A few steps away, Felipe was held in the shade of a tree, waiting for someone to hire him. He has lived in the United States since 2015 and has worked in restaurants until the cocovated pandemic is paralyzed from the industry, he said. He returned to this house depot almost every day For five years, but the opportunities have dried, he said. It was first forest fires, then it is the prices and now it is the fear of the application of immigration.
Felipe remembers an era when he could choose the jobs to do on the days. Now he’s lucky to be hired even for a few hours.
“Thank goodness, I was not there when they had Carlos,” he said. “I would be in Mexico without clothes.”
Asked about the last time he saw Montoya, Felipe pointed out the small tree nearby.
“He was sitting there talking with someone,” said Felipe. “He seemed happy.”

Nancy Meza, an organizer of the National Day Labouers Organizing Network, works with dozens of volunteers stationed in home deposits in southern California. They patrol parking lots and street corners, monitoring the incoming signs of the application of immigration. When spotted, volunteers are in a group cat and shout warning to workers nearby.

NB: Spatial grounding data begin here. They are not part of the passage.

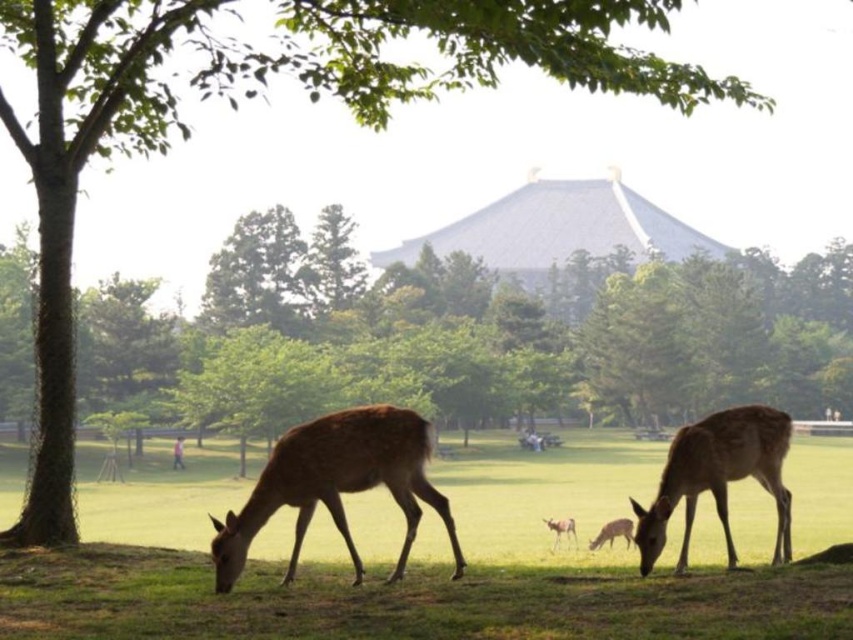 Question: Which point appears farthest from the camera in this image?

Choices:
 (A) (64, 582)
 (B) (601, 545)

Answer: (B)

Question: Estimate the real-world distances between objects in this image. Which object is closer to the green grassy at lower center?

Choices:
 (A) brown velvet deer at center
 (B) brown velvet deer at lower center
 (C) brown velvet deer at lower right
 (D) brown matte/deer at lower left

Answer: (A)

Question: Which object is positioned farthest from the brown velvet deer at lower right?

Choices:
 (A) brown velvet deer at center
 (B) brown velvet deer at lower center
 (C) brown matte/deer at lower left

Answer: (A)

Question: Does green grassy at lower center have a larger size compared to brown matte/deer at lower left?

Choices:
 (A) no
 (B) yes

Answer: (B)

Question: Is brown velvet deer at lower right above brown velvet deer at center?

Choices:
 (A) yes
 (B) no

Answer: (A)

Question: Does brown velvet deer at lower center come in front of brown velvet deer at center?

Choices:
 (A) yes
 (B) no

Answer: (A) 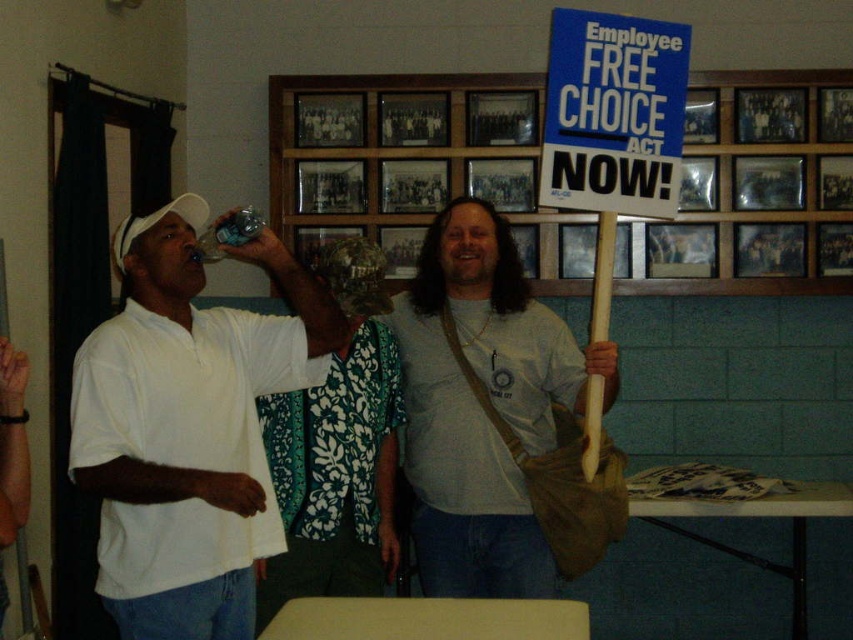 Does blue cardboard sign at upper center come in front of blue paper sign at upper right?

No.

Can you confirm if blue cardboard sign at upper center is positioned above blue paper sign at upper right?

No, blue cardboard sign at upper center is not above blue paper sign at upper right.

Which is behind, point (813, 177) or point (555, 76)?

Positioned behind is point (813, 177).

You are a GUI agent. You are given a task and a screenshot of the screen. Output one action in this format:
    pyautogui.click(x=<x>, y=<y>)
    Task: Click on the blue cardboard sign at upper center
    This screenshot has height=640, width=853.
    Given the screenshot: What is the action you would take?
    pyautogui.click(x=375, y=138)

Between white matte shirt at left and blue paper sign at upper right, which one has more height?

white matte shirt at left is taller.

Does white matte shirt at left have a greater height compared to blue paper sign at upper right?

Correct, white matte shirt at left is much taller as blue paper sign at upper right.

Which is in front, point (131, 250) or point (576, 99)?

Point (131, 250)

Where is `white matte shirt at left`? The image size is (853, 640). white matte shirt at left is located at coordinates (189, 426).

Does light gray cotton shirt at center appear on the left side of blue cardboard sign at upper center?

Correct, you'll find light gray cotton shirt at center to the left of blue cardboard sign at upper center.

Who is shorter, light gray cotton shirt at center or blue cardboard sign at upper center?

Standing shorter between the two is blue cardboard sign at upper center.

The height and width of the screenshot is (640, 853). I want to click on light gray cotton shirt at center, so click(496, 420). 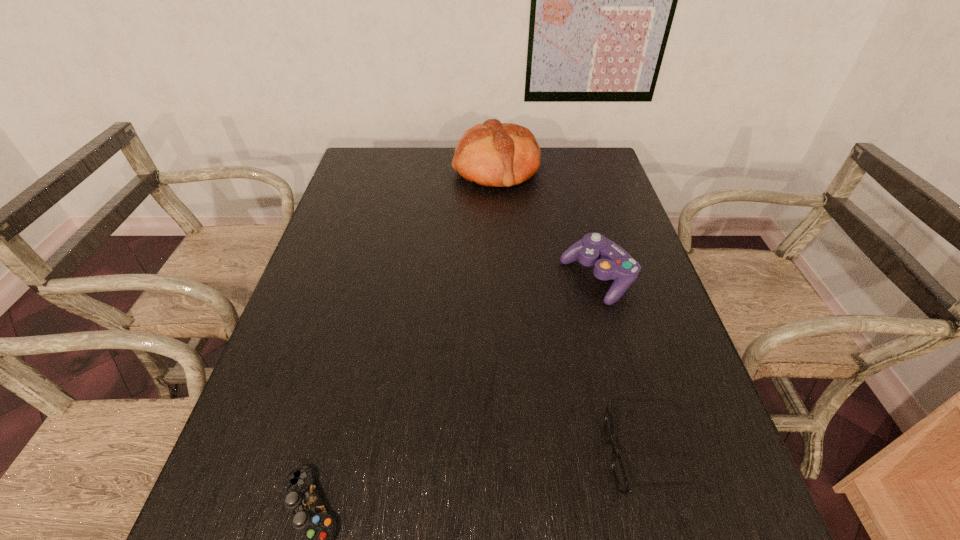 What are the coordinates of `object situated at the far edge` in the screenshot? It's located at (495, 154).

Identify the location of control located at the right edge. The height and width of the screenshot is (540, 960). (611, 262).

Locate an element on the screen. spectacles at the right edge is located at coordinates (620, 476).

Where is `vacant space at the far edge of the desktop`? The width and height of the screenshot is (960, 540). vacant space at the far edge of the desktop is located at coordinates (416, 148).

I want to click on vacant space at the left edge of the desktop, so click(x=332, y=323).

Image resolution: width=960 pixels, height=540 pixels. In the image, there is a desktop. In order to click on vacant area at the right edge in this screenshot , I will do [643, 258].

The image size is (960, 540). In order to click on vacant space at the far right corner of the desktop in this screenshot , I will do `click(587, 160)`.

This screenshot has height=540, width=960. In order to click on empty location between the spectacles and the farthest object in this screenshot , I will do `click(573, 313)`.

Where is `blank region between the bread and the right control`? The height and width of the screenshot is (540, 960). blank region between the bread and the right control is located at coordinates (547, 224).

Find the location of a particular element. This screenshot has height=540, width=960. free space between the third tallest object and the tallest object is located at coordinates (573, 313). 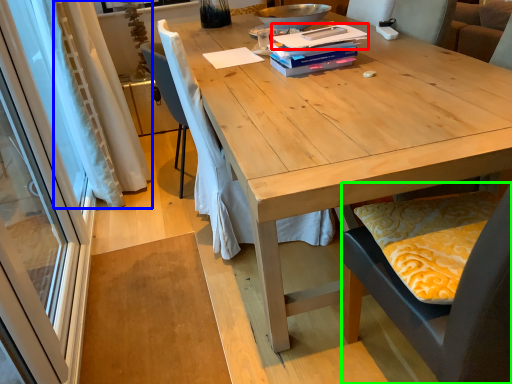 Question: Which object is the closest to the paperback book (highlighted by a red box)? Choose among these: curtain (highlighted by a blue box) or chair (highlighted by a green box).

Choices:
 (A) curtain
 (B) chair

Answer: (B) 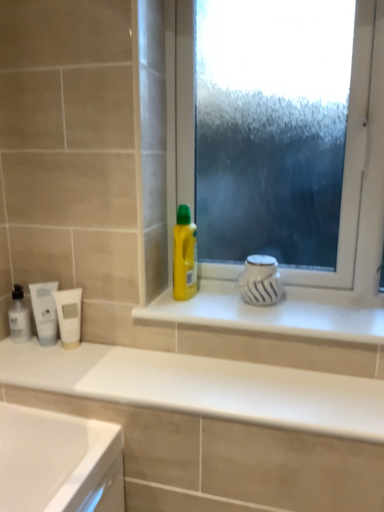 Where is `blank space above white glossy counter top at lower center (from a real-world perspective)`? blank space above white glossy counter top at lower center (from a real-world perspective) is located at coordinates 167,372. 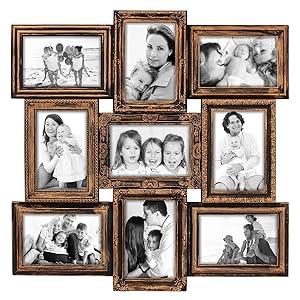 The image size is (300, 300). I want to click on picture frames, so click(31, 30), click(119, 24), click(194, 57), click(207, 137), click(195, 141), click(92, 155), click(105, 216), click(180, 229), click(282, 232). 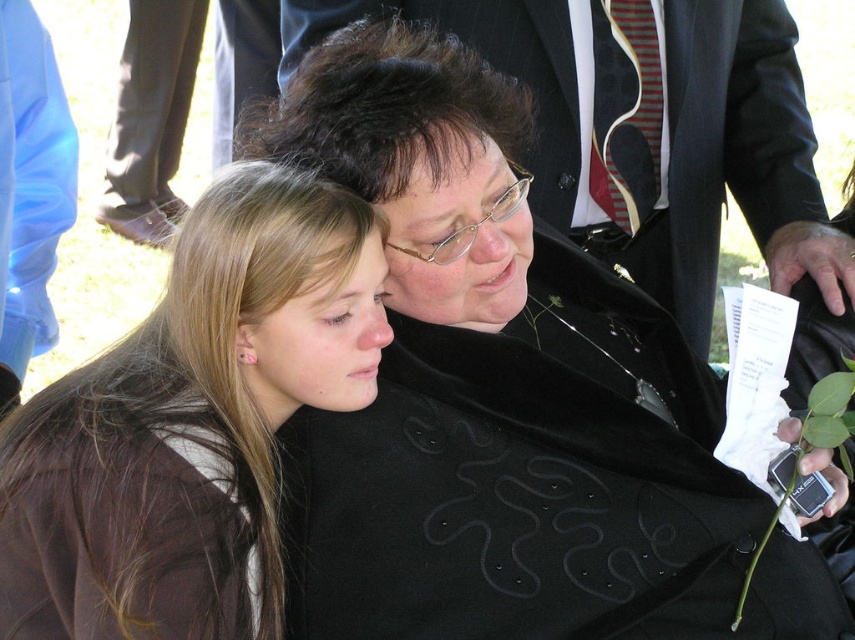 Who is more distant from viewer, (87, 568) or (435, 3)?

The point (435, 3) is behind.

Is point (281, 380) positioned behind point (680, 177)?

No.

What do you see at coordinates (192, 422) in the screenshot? I see `brown hair at left` at bounding box center [192, 422].

This screenshot has width=855, height=640. Find the location of `brown hair at left`. brown hair at left is located at coordinates (192, 422).

Who is higher up, matte black coat at center or dark brown silky hair at center?

matte black coat at center

Can you confirm if matte black coat at center is positioned above dark brown silky hair at center?

Yes.

Is point (846, 292) positioned in front of point (392, 67)?

No, it is not.

Where is `matte black coat at center`? The width and height of the screenshot is (855, 640). matte black coat at center is located at coordinates (647, 131).

Who is lower down, brown hair at left or dark brown silky hair at center?

brown hair at left is below.

Is brown hair at left closer to the viewer compared to dark brown silky hair at center?

Yes, it is.

Which is behind, point (181, 509) or point (338, 166)?

The point (338, 166) is more distant.

You are a GUI agent. You are given a task and a screenshot of the screen. Output one action in this format:
    pyautogui.click(x=<x>, y=<y>)
    Task: Click on the brown hair at left
    The width and height of the screenshot is (855, 640).
    Given the screenshot: What is the action you would take?
    192,422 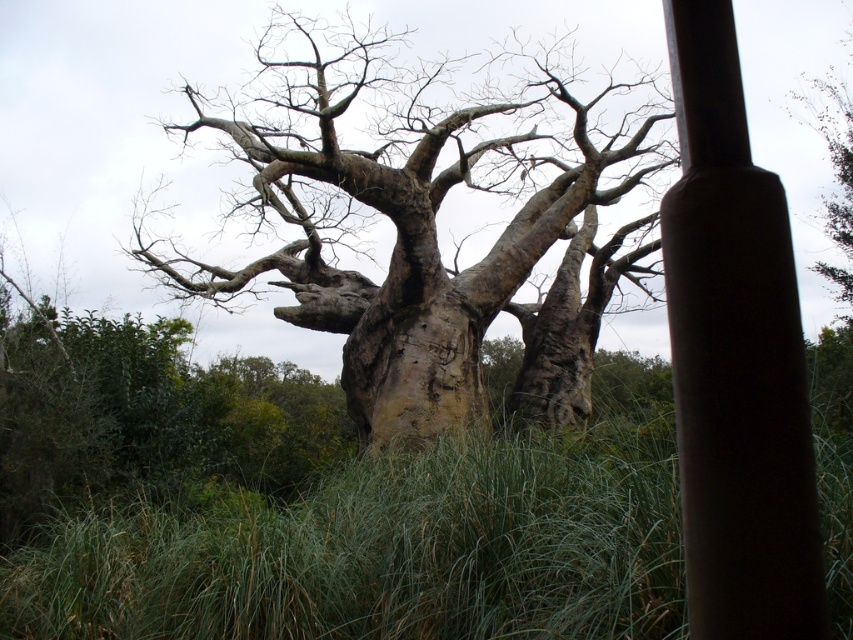 The height and width of the screenshot is (640, 853). What do you see at coordinates (393, 545) in the screenshot?
I see `green grassy at center` at bounding box center [393, 545].

Who is lower down, green grassy at center or smooth brown pole at right?

Positioned lower is green grassy at center.

Is point (679, 508) closer to camera compared to point (817, 579)?

No, it is behind (817, 579).

Where is `green grassy at center`? This screenshot has width=853, height=640. green grassy at center is located at coordinates (393, 545).

Does green grassy at center have a lesser width compared to smooth bark tree at center?

Incorrect, green grassy at center's width is not less than smooth bark tree at center's.

Between green grassy at center and smooth bark tree at center, which one is positioned lower?

green grassy at center

Between point (845, 525) and point (259, 150), which one is positioned in front?

Positioned in front is point (845, 525).

Locate an element on the screen. Image resolution: width=853 pixels, height=640 pixels. green grassy at center is located at coordinates (393, 545).

Consider the image. Does smooth bark tree at center appear over smooth brown pole at right?

Indeed, smooth bark tree at center is positioned over smooth brown pole at right.

Between smooth bark tree at center and smooth brown pole at right, which one is positioned lower?

smooth brown pole at right

Does point (471, 339) come behind point (682, 113)?

Yes, it is behind point (682, 113).

In order to click on smooth bark tree at center in this screenshot , I will do `click(433, 237)`. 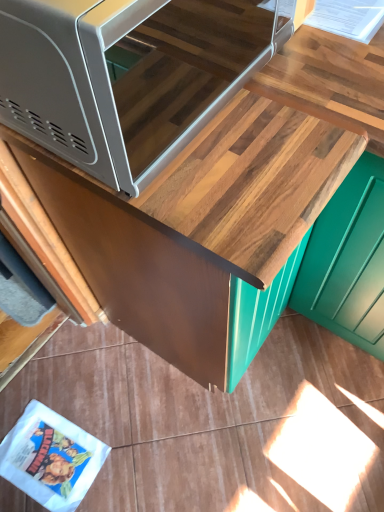 Where is `vacant space to the right of matte gray microwave at upper left`? This screenshot has width=384, height=512. vacant space to the right of matte gray microwave at upper left is located at coordinates (317, 92). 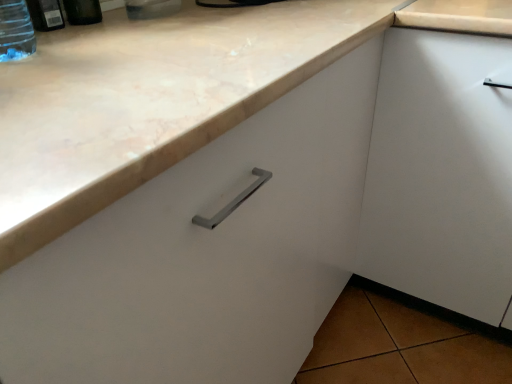 Question: In the image, is transparent plastic bottle at upper left, the first bottle in the left-to-right sequence, positioned in front of or behind transparent plastic bottle at upper left, marked as the 2th bottle in a left-to-right arrangement?

Choices:
 (A) behind
 (B) front

Answer: (B)

Question: Is point (4, 31) positioned closer to the camera than point (54, 18)?

Choices:
 (A) closer
 (B) farther

Answer: (A)

Question: Estimate the real-world distances between objects in this image. Which object is closer to the transparent plastic bottle at upper left, the first bottle in the left-to-right sequence?

Choices:
 (A) marble countertop at upper left
 (B) transparent plastic bottle at upper left, placed as the second bottle when sorted from right to left
 (C) matte plastic bottle at upper left, the first bottle in the right-to-left sequence

Answer: (B)

Question: Which object is positioned closest to the matte plastic bottle at upper left, the first bottle in the right-to-left sequence?

Choices:
 (A) transparent plastic bottle at upper left, placed as the second bottle when sorted from right to left
 (B) transparent plastic bottle at upper left, the first bottle in the left-to-right sequence
 (C) marble countertop at upper left

Answer: (A) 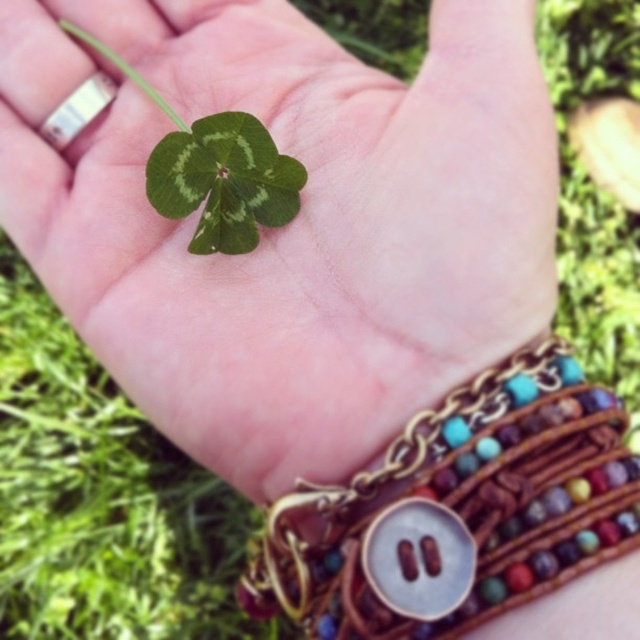 Can you confirm if brown leather bracelet with beads at center is positioned to the right of green matte clover at center?

Correct, you'll find brown leather bracelet with beads at center to the right of green matte clover at center.

Can you confirm if brown leather bracelet with beads at center is smaller than green matte clover at center?

No.

The image size is (640, 640). Find the location of `brown leather bracelet with beads at center`. brown leather bracelet with beads at center is located at coordinates (465, 500).

Does green matte leaf at center have a greater height compared to brown leather bracelet with beads at center?

Indeed, green matte leaf at center has a greater height compared to brown leather bracelet with beads at center.

Who is more forward, (474,269) or (396,468)?

Point (396,468)

You are a GUI agent. You are given a task and a screenshot of the screen. Output one action in this format:
    pyautogui.click(x=<x>, y=<y>)
    Task: Click on the green matte leaf at center
    
    Given the screenshot: What is the action you would take?
    pyautogui.click(x=291, y=224)

Is point (397, 388) farther from viewer compared to point (216, 212)?

No, it is in front of (216, 212).

Which is below, green matte leaf at center or green matte clover at center?

Positioned lower is green matte clover at center.

Does point (16, 29) lie in front of point (220, 250)?

No, (16, 29) is behind (220, 250).

This screenshot has width=640, height=640. In order to click on green matte leaf at center in this screenshot , I will do `click(291, 224)`. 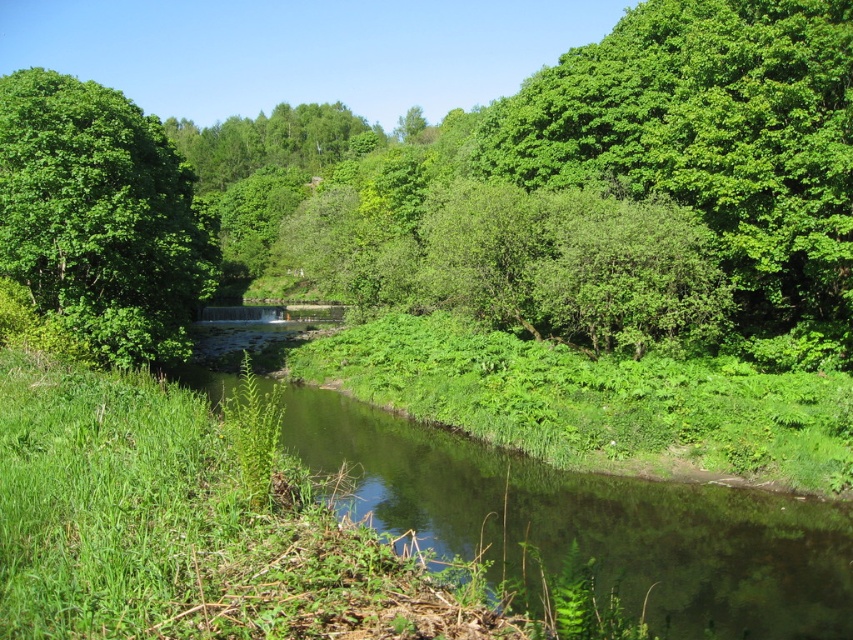 Which of these two, clear water at center or green leafy tree at upper left, stands taller?

green leafy tree at upper left

Who is more distant from viewer, (534, 508) or (73, 88)?

The point (73, 88) is behind.

Locate an element on the screen. The image size is (853, 640). clear water at center is located at coordinates (595, 524).

Find the location of a particular element. clear water at center is located at coordinates (595, 524). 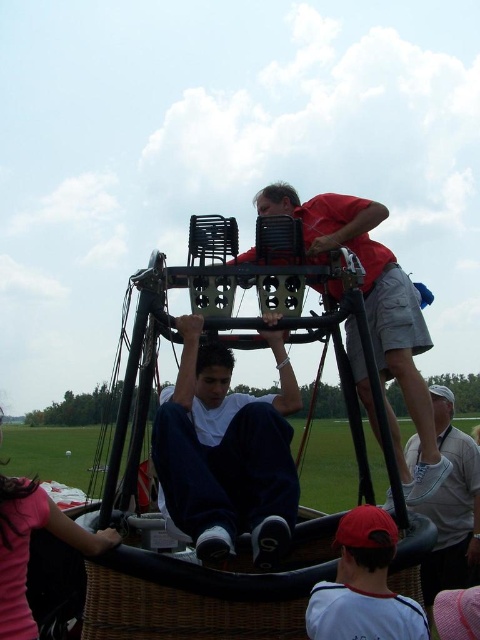 You are a photographer positioned to the side of the hot air balloon basket. You want to capture a photo that includes both the red shirt at upper center and the gray fabric cap at lower right. Based on their positions, which object should you adjust your camera to focus on first to ensure both are in frame?

Since the red shirt at upper center is to the left of the gray fabric cap at lower right, you should first focus on the gray fabric cap at lower right to ensure both are in frame.

You are a photographer positioned at the front of the hot air balloon basket. You want to take a photo of the red shirt at upper center and the gray fabric cap at lower right. Which object will appear larger in your photo?

The red shirt at upper center will appear larger in the photo because it is closer to the viewer than the gray fabric cap at lower right.

You are a photographer positioned at the center of the image. You want to take a photo of the matte red cap at lower center. Where should you point your camera relative to the center of the image?

The matte red cap at lower center is located at coordinates approximately 0.916 on the x axis and 0.758 on the y axis relative to the center of the image. To capture it, aim your camera slightly to the right and upwards from the center point.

Meza said that she hears a mixture of stress and determination of the day workers. Many promise to continue working for a feeling of normality and maintaining a stable income, despite the personal cost.
“There is a feeling of” if we stay at home and we sit in fear, it aggravates things, we feel really anxious, helpless, “she said.” They prefer to try their luck. “
Standing outside another house depot by a hot puffy day, Arturo said he lived in the United States for 25 years and regrets not learning English or trying to become a citizen. When he arrived, he said he was too embarrassed to attend night courses covered with sweat and painting after a day of work.
The citizenship process is also profitable and prohibitive in time, he said, noting that many of his friends who have managed to obtain lawyers and browse the process declared that it had cost them $ 15,000 and almost a decade of waiting. Arturo thought that his time would be better spent to earn money so that he could leave earlier.
Like many undocumented people, Arturo intended to return home to Mexico in a few years after his arrival. But he fell in love and had two children. They are now adolescents and he cannot leave them behind, he said. If he took them to Mexico, he worried, they would feel too much in their place in a country they have never visited.
Instead, he encourages them to study hard and attend the university. To help get there, he works six days a week, leaving Sunday open to his children and church.
He said that the advantage of what he does prevails over the risk.
“All you can do is work to survive,” he said. “Immigration or not, people go out because they have to eat.”